Incident response guidance

  • If you detect suspicious NTLM-based enumeration or repeated failed/successful validations, isolate affected accounts and collect authentication logs for the relevant timeframe.
  • Reset and rotate credentials for accounts used in suspicious activity, and investigate related lateral movement indicators on other hosts.
  • Review SharePoint permissions and audit access to sensitive lists, libraries and configuration objects that may have been read or modified.
  • Consider temporary network controls (deny lists, host isolation) to stop active attacks while preserving forensic evidence.

Practical examples and best practices (administrator-oriented)
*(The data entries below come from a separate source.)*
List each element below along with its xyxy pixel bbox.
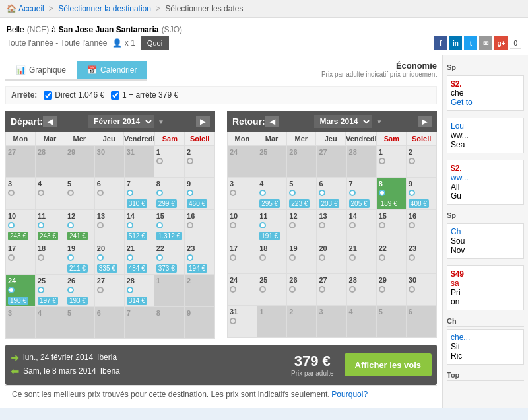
- table-row[interactable]: 19211 €: [65, 242, 95, 275]
- ad-1: $2. che Get to: [447, 75, 524, 111]
- table-row[interactable]: 22373 €: [154, 242, 185, 275]
- table-row[interactable]: 10243 €: [6, 210, 36, 242]
- price-tag: 512 €: [127, 232, 147, 240]
- table-row[interactable]: 12241 €: [65, 210, 95, 242]
- from-city: Belle: [7, 25, 24, 34]
- day-number: 9: [187, 309, 191, 317]
- right-top-title: Top: [447, 371, 524, 381]
- radio-dot: [379, 286, 385, 293]
- table-row[interactable]: 5223 €: [287, 178, 317, 210]
- day-number: 24: [8, 277, 16, 285]
- total-price: 379 €: [291, 353, 333, 370]
- table-row[interactable]: 25197 €: [36, 275, 65, 307]
- googleplus-icon[interactable]: g+: [494, 36, 508, 50]
- radio-dot: [409, 190, 415, 196]
- table-row[interactable]: 11243 €: [36, 210, 65, 242]
- table-row[interactable]: 6203 €: [317, 178, 346, 210]
- radio-dot: [409, 286, 415, 293]
- table-row[interactable]: 9460 €: [185, 178, 214, 210]
- quoi-button[interactable]: Quoi: [141, 36, 169, 50]
- table-row[interactable]: 20335 €: [95, 242, 125, 275]
- radio-dot: [127, 190, 133, 196]
- table-row[interactable]: 23194 €: [185, 242, 214, 275]
- tab-graphique[interactable]: 📊 Graphique: [5, 61, 77, 79]
- day-number: 17: [230, 244, 238, 252]
- radio-dot: [97, 254, 104, 261]
- retour-day-jeu: Jeu: [316, 132, 346, 145]
- table-row: 1: [257, 306, 287, 337]
- retour-month-select[interactable]: Mars 2014: [314, 115, 372, 128]
- table-row: 30: [407, 274, 436, 306]
- day-number: 31: [127, 148, 135, 156]
- retour-calendar: Retour: ◀ Mars 2014 ▼ ▶ Mon Mar Mer Jeu: [227, 111, 437, 339]
- facebook-icon[interactable]: f: [434, 36, 447, 50]
- table-row: 16: [185, 210, 214, 242]
- table-row[interactable]: 14512 €: [125, 210, 154, 242]
- day-number: 28: [349, 148, 357, 156]
- radio-dot: [8, 254, 15, 261]
- main-content: 📊 Graphique 📅 Calendrier Économie Prix p…: [0, 55, 528, 408]
- price-tag: 211 €: [67, 264, 88, 273]
- table-row[interactable]: 21484 €: [125, 242, 154, 275]
- table-row[interactable]: 7310 €: [125, 178, 154, 210]
- day-number: 26: [67, 277, 75, 285]
- tab-calendrier[interactable]: 📅 Calendrier: [77, 61, 147, 79]
- table-row: 29: [65, 146, 95, 178]
- radio-dot: [187, 158, 193, 164]
- linkedin-icon[interactable]: in: [449, 36, 462, 50]
- breadcrumb-home[interactable]: Accueil: [18, 4, 44, 13]
- table-row[interactable]: 9408 €: [407, 178, 436, 210]
- table-row: 31: [125, 146, 154, 178]
- table-row[interactable]: 26193 €: [65, 275, 95, 307]
- left-panel: 📊 Graphique 📅 Calendrier Économie Prix p…: [0, 55, 442, 408]
- radio-dot: [379, 158, 385, 164]
- day-number: 13: [97, 212, 105, 220]
- pourquoi-link[interactable]: Pourquoi?: [331, 390, 368, 399]
- depart-prev[interactable]: ◀: [43, 116, 57, 127]
- radio-dot: [349, 286, 356, 293]
- radio-dot: [230, 254, 236, 261]
- day-number: 19: [67, 244, 75, 252]
- table-row[interactable]: 24190 €: [6, 275, 36, 307]
- route-subtitle: Toute l'année - Toute l'année 👤 x 1 Quoi…: [7, 36, 521, 50]
- stop-checkbox[interactable]: [111, 91, 119, 100]
- radio-dot: [8, 222, 15, 228]
- table-row[interactable]: 7205 €: [347, 178, 377, 210]
- depart-header: Départ: ◀ Février 2014 ▼ ▶: [5, 111, 215, 132]
- radio-dot: [8, 287, 15, 293]
- direct-checkbox[interactable]: [44, 91, 52, 100]
- radio-dot: [97, 222, 104, 228]
- table-row[interactable]: 8189 €: [377, 178, 407, 210]
- day-number: 19: [289, 244, 297, 252]
- day-number: 6: [409, 308, 412, 316]
- table-row[interactable]: 28314 €: [125, 275, 154, 307]
- retour-next[interactable]: ▶: [418, 116, 432, 127]
- email-icon[interactable]: ✉: [479, 36, 492, 50]
- table-row: 2: [185, 275, 214, 307]
- day-number: 18: [259, 244, 267, 252]
- day-number: 4: [349, 308, 353, 316]
- day-number: 21: [127, 244, 135, 252]
- table-row: 17: [6, 242, 36, 275]
- table-row: 17: [228, 242, 257, 274]
- breadcrumb-step1[interactable]: Sélectionner la destination: [58, 4, 151, 13]
- ad-3: $2. ww... All Gu: [447, 160, 524, 205]
- day-number: 5: [67, 309, 71, 317]
- radio-dot: [67, 287, 74, 293]
- direct-filter[interactable]: Direct 1.046 €: [44, 90, 104, 100]
- table-row[interactable]: 4295 €: [257, 178, 287, 210]
- table-row[interactable]: 8299 €: [154, 178, 185, 210]
- retour-day-soleil: Soleil: [407, 132, 436, 145]
- table-row[interactable]: 151.312 €: [154, 210, 185, 242]
- afficher-button[interactable]: Afficher les vols: [345, 353, 432, 376]
- retour-prev[interactable]: ◀: [265, 116, 279, 127]
- calendar-separator: [219, 111, 223, 339]
- depart-next[interactable]: ▶: [196, 116, 210, 127]
- price-tag: 203 €: [319, 199, 339, 208]
- day-number: 30: [409, 276, 416, 284]
- table-row[interactable]: 11191 €: [257, 210, 287, 242]
- stop-filter[interactable]: 1 + arrête 379 €: [111, 90, 178, 100]
- twitter-icon[interactable]: t: [464, 36, 477, 50]
- depart-month-select[interactable]: Février 2014: [88, 115, 154, 128]
- radio-dot: [97, 190, 104, 196]
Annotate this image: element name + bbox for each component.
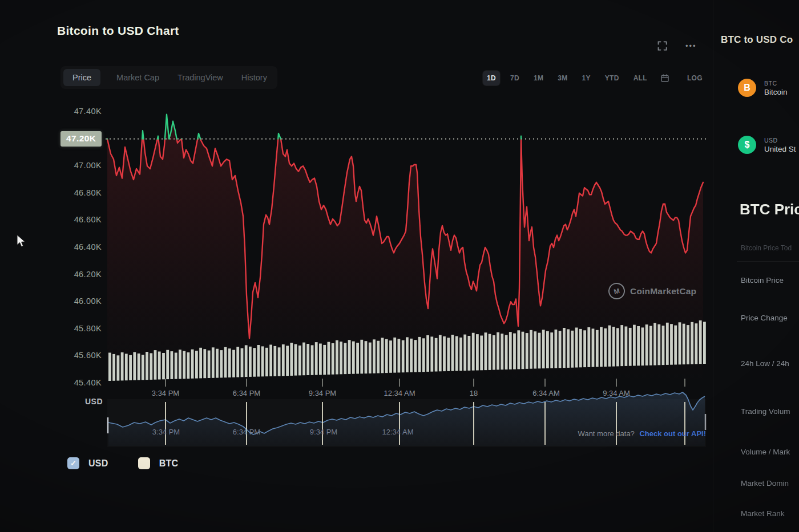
price-chart[interactable]: 47.40K47.00K46.80K46.60K46.40K46.20K46.0…: [0, 0, 799, 532]
mouse-cursor: [16, 234, 29, 248]
x-tick-label-navigator: 6:34 PM: [233, 428, 260, 436]
y-tick-label: 46.00K: [56, 297, 102, 306]
chart-window-controls: •••: [654, 39, 697, 53]
price-line-up-segments: [107, 115, 521, 139]
stat-row-volume-mark: Volume / Mark: [741, 448, 790, 456]
y-axis-currency-label: USD: [57, 397, 103, 406]
chart-legend: ✓USDBTC: [67, 457, 178, 469]
stat-row-bitcoin-price: Bitcoin Price: [741, 276, 784, 285]
stat-row-price-change: Price Change: [741, 314, 788, 322]
stat-row-market-domin: Market Domin: [741, 479, 789, 488]
coinmarketcap-chart-page: Bitcoin to USD Chart PriceMarket CapTrad…: [0, 0, 799, 532]
x-tick-label-main: 3:34 PM: [152, 389, 179, 397]
x-tick-label-main: 18: [470, 389, 478, 397]
x-tick-label-main: 6:34 PM: [233, 389, 260, 397]
chart-canvas: [0, 0, 799, 532]
stat-row-trading-volum: Trading Volum: [741, 407, 790, 416]
current-price-badge: 47.20K: [60, 131, 102, 147]
coin-name: Bitcoin: [764, 88, 788, 96]
stat-row-market-rank: Market Rank: [741, 509, 785, 518]
y-tick-label: 46.60K: [56, 215, 102, 224]
api-promo: Want more data? Check out our API!: [578, 429, 706, 438]
x-tick-label-navigator: 3:34 PM: [152, 428, 180, 436]
x-tick-label-main: 9:34 PM: [309, 389, 336, 397]
divider: [737, 261, 799, 262]
stat-row-24h-low-24h: 24h Low / 24h: [741, 359, 789, 368]
converter-title: BTC to USD Co: [721, 34, 793, 46]
x-tick-label-navigator: 9:34 PM: [310, 428, 337, 436]
y-tick-label: 45.80K: [56, 324, 102, 333]
coinmarketcap-watermark: M CoinMarketCap: [608, 283, 696, 299]
y-tick-label: 46.40K: [56, 242, 102, 251]
watermark-text: CoinMarketCap: [630, 286, 696, 297]
x-tick-label-main: 9:34 AM: [603, 389, 630, 397]
y-tick-label: 46.80K: [56, 188, 102, 197]
bitcoin-icon: B: [738, 79, 756, 97]
x-tick-label-main: 12:34 AM: [384, 389, 415, 397]
coin-name: United St: [764, 145, 796, 153]
converter-coin-usd[interactable]: $USDUnited St: [738, 136, 796, 154]
checkbox-checked-icon[interactable]: ✓: [67, 457, 79, 469]
api-link[interactable]: Check out our API!: [639, 429, 706, 438]
x-tick-label-main: 6:34 AM: [532, 389, 560, 397]
api-promo-text: Want more data?: [578, 429, 635, 438]
legend-toggle-usd[interactable]: ✓USD: [67, 457, 108, 469]
coin-symbol: BTC: [764, 80, 788, 87]
legend-label: BTC: [159, 458, 179, 469]
x-tick-label-navigator: 12:34 AM: [382, 428, 414, 436]
coinmarketcap-logo-icon: M: [607, 281, 627, 301]
coin-symbol: USD: [764, 137, 796, 144]
united-st-icon: $: [738, 136, 756, 154]
more-icon[interactable]: •••: [685, 42, 697, 50]
checkbox-unchecked-icon[interactable]: [138, 457, 150, 469]
y-tick-label: 45.60K: [56, 351, 102, 360]
stats-section-label: Bitcoin Price Tod: [741, 244, 792, 252]
price-statistics-title: BTC Pric: [740, 201, 799, 218]
legend-toggle-btc[interactable]: BTC: [138, 457, 179, 469]
legend-label: USD: [88, 458, 108, 469]
y-tick-label: 47.00K: [56, 161, 102, 170]
y-tick-label: 46.20K: [56, 270, 102, 279]
volume-bar: [703, 322, 706, 364]
converter-coin-btc[interactable]: BBTCBitcoin: [738, 79, 788, 97]
fullscreen-icon[interactable]: [654, 39, 671, 53]
y-tick-label: 47.40K: [56, 107, 102, 116]
y-tick-label: 45.40K: [56, 378, 102, 387]
sidebar: BTC to USD Co BBTCBitcoin$USDUnited St B…: [713, 0, 799, 532]
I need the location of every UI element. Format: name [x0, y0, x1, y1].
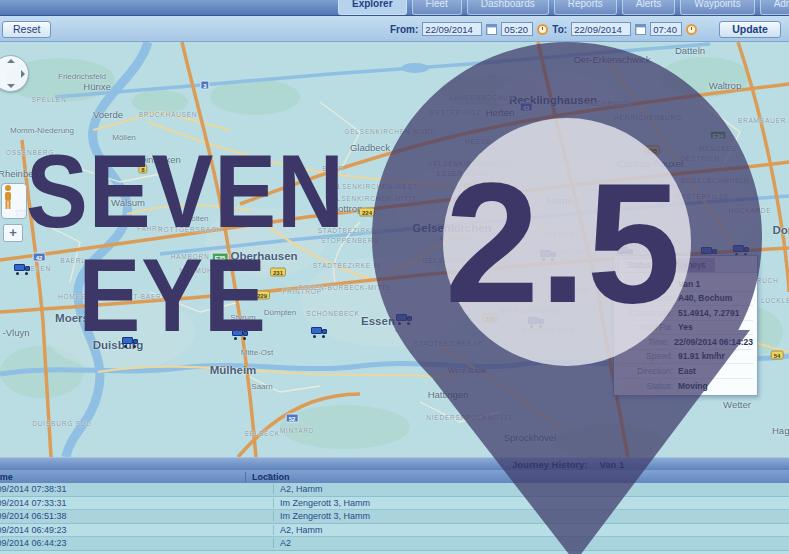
map-label: Friedrichsfeld: [58, 72, 106, 81]
tab-fleet[interactable]: Fleet: [412, 0, 462, 15]
map-label: GRUMME: [558, 249, 592, 256]
pan-up-icon[interactable]: [7, 59, 15, 63]
pan-right-icon[interactable]: [21, 70, 25, 78]
map-label: Gladbeck: [350, 142, 390, 153]
table-cell-location: Im Zengerott 3, Hamm: [273, 498, 789, 508]
column-header-location[interactable]: Location: [245, 472, 789, 482]
popup-field-label: Name:: [618, 279, 678, 289]
table-cell-location: Im Zengerott 3, Hamm: [273, 511, 789, 521]
map-label: WESTERFILDE: [674, 193, 729, 200]
road-shield-icon: 43: [520, 103, 533, 112]
map-label: MENGEDE: [699, 145, 737, 152]
tab-waypoints[interactable]: Waypoints: [680, 0, 754, 15]
popup-field-label: Direction:: [618, 366, 678, 376]
vehicle-marker-icon[interactable]: [396, 314, 413, 325]
map-label: WESTERHOLT: [429, 109, 482, 116]
map-label: BODELSCHWINGH: [681, 177, 750, 184]
road-shield-icon: E34: [710, 131, 727, 140]
map-label: LÜCKLE: [761, 297, 789, 304]
popup-field-label: Valid Fix:: [618, 322, 678, 332]
sort-arrow-icon[interactable]: ▼: [266, 472, 273, 479]
journey-history-title: Journey History:Van 1: [512, 459, 624, 470]
tab-explorer[interactable]: Explorer: [338, 0, 407, 15]
pegman-icon: [2, 184, 14, 210]
update-button[interactable]: Update: [719, 21, 781, 38]
table-row[interactable]: 22/09/2014 06:49:23A2, Hamm: [0, 524, 789, 538]
clock-icon[interactable]: [537, 24, 548, 35]
popup-tab-journeys[interactable]: Journeys: [662, 258, 715, 272]
journey-history-bar: Journey History:Van 1: [0, 457, 789, 470]
brand-overlay: SEVEN EYE: [26, 140, 319, 348]
tab-dashboards[interactable]: Dashboards: [467, 0, 549, 15]
map-label: Sprockhövel: [504, 432, 556, 443]
tab-label: Waypoints: [694, 0, 740, 9]
calendar-icon[interactable]: [486, 24, 497, 35]
popup-tabs: StatusJourneys: [614, 256, 757, 273]
map-label: BRUCKHAUSEN: [139, 111, 198, 118]
road-shield-icon: 226: [482, 314, 498, 323]
tab-label: Fleet: [426, 0, 448, 9]
vehicle-status-popup: StatusJourneys Name:Van 1Location:A40, B…: [613, 255, 758, 396]
popup-field-label: Time:: [618, 337, 674, 347]
table-row[interactable]: 22/09/2014 07:33:31Im Zengerott 3, Hamm: [0, 497, 789, 511]
popup-field-value: East: [678, 366, 696, 376]
road-shield-icon: 224: [359, 208, 375, 217]
from-time-input[interactable]: [501, 22, 533, 36]
map-label: Herten: [486, 107, 515, 118]
map-label: DUISBURG SUD: [32, 420, 91, 427]
map-label: BOCHUM NORD: [588, 240, 647, 247]
tab-label: Admin: [774, 0, 789, 9]
vehicle-marker-icon[interactable]: [540, 250, 557, 261]
tab-label: Dashboards: [481, 0, 535, 9]
vehicle-marker-icon[interactable]: [477, 286, 494, 297]
reset-button[interactable]: Reset: [2, 21, 51, 38]
column-header-time[interactable]: Time: [0, 472, 245, 482]
table-row[interactable]: [0, 551, 789, 554]
clock-icon[interactable]: [686, 24, 697, 35]
map-label: Hagen: [772, 425, 789, 436]
tab-label: Reports: [568, 0, 603, 9]
pan-down-icon[interactable]: [7, 84, 15, 88]
to-time-input[interactable]: [650, 22, 682, 36]
brand-line2: EYE: [26, 244, 319, 348]
table-header: Time ▼ Location: [0, 470, 789, 483]
from-date-input[interactable]: [422, 22, 482, 36]
vehicle-marker-icon[interactable]: [528, 317, 545, 328]
popup-field-value: 51.4914, 7.2791: [678, 308, 739, 318]
map-label: SELBECK: [244, 430, 280, 437]
filter-bar: Reset From: To: Update: [0, 16, 789, 42]
table-row[interactable]: 22/09/2014 06:51:38Im Zengerott 3, Hamm: [0, 510, 789, 524]
popup-tab-status[interactable]: Status: [618, 258, 660, 272]
popup-field: Name:Van 1: [618, 277, 753, 292]
map-label: ALTSTADT: [439, 235, 478, 242]
map-label: Waltrop: [709, 80, 741, 91]
tab-reports[interactable]: Reports: [554, 0, 617, 15]
tab-admin[interactable]: Admin: [760, 0, 789, 15]
map-label: Mülheim: [210, 364, 257, 376]
map-label: Castrop-Rauxel: [617, 158, 683, 169]
tab-alerts[interactable]: Alerts: [622, 0, 676, 15]
brand-line1: SEVEN: [26, 140, 319, 244]
popup-field-value: 22/09/2014 06:14:23: [674, 337, 753, 347]
popup-field: Time:22/09/2014 06:14:23: [618, 335, 753, 350]
seveneye-app: ExplorerFleetDashboardsReportsAlertsWayp…: [0, 0, 789, 554]
zoom-in-button[interactable]: +: [3, 224, 23, 242]
table-row[interactable]: 22/09/2014 06:44:23A2: [0, 537, 789, 551]
map-label: HUCKARDE: [729, 207, 772, 214]
popup-field-value: A40, Bochum: [678, 293, 732, 303]
popup-field-value: 91.91 km/hr: [678, 351, 725, 361]
popup-field: Direction:East: [618, 364, 753, 379]
streetview-pegman-button[interactable]: [1, 183, 27, 219]
map-label: RIEMKE: [545, 231, 575, 238]
calendar-icon[interactable]: [635, 24, 646, 35]
popup-field-value: Van 1: [678, 279, 700, 289]
to-date-input[interactable]: [571, 22, 631, 36]
road-shield-icon: 3: [200, 81, 209, 90]
map-label: NIEDERSPROCKHÖVEL: [426, 414, 514, 421]
popup-body: Name:Van 1Location:A40, BochumCoordinate…: [614, 273, 757, 393]
journey-history-label: Journey History:: [512, 459, 588, 470]
map-label: STADTBEZIRKE IX: [414, 340, 483, 347]
map-label: Gelsenkirchen: [412, 222, 491, 234]
table-row[interactable]: 22/09/2014 07:38:31A2, Hamm: [0, 483, 789, 497]
table-cell-location: A2, Hamm: [273, 484, 789, 494]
  • Use the SharePoint Management Shell and IIS administration tools to verify bindings, authentication providers, and zone settings for each web application.
  • Test authentication behavior in a lab environment before changing NTLM/Kerberos settings in production — changing authentication mechanisms can disrupt services if SPNs or delegation are misconfigured.
  • Roll out NTLM restrictions in Audit mode first to identify dependent systems, then enforce Deny policies once dependencies are remediated.

Closing recommendations

NTLM-related exposures in SharePoint Central Administration are a serious operational risk but are manageable with layered defenses: reduce network exposure, require TLS, prefer Kerberos, enforce least privilege, monitor NTLM usage, and apply rate limits on management APIs. Prioritize these controls for any SharePoint 2019 environment, and maintain a staged testing and rollout plan when altering authentication policies.

References

  • Microsoft SharePoint Server 2019 — product documentation and security best practices (vendor guidance).
  • Windows Security auditing: Event IDs for logon/authentication (4624/4625/4776).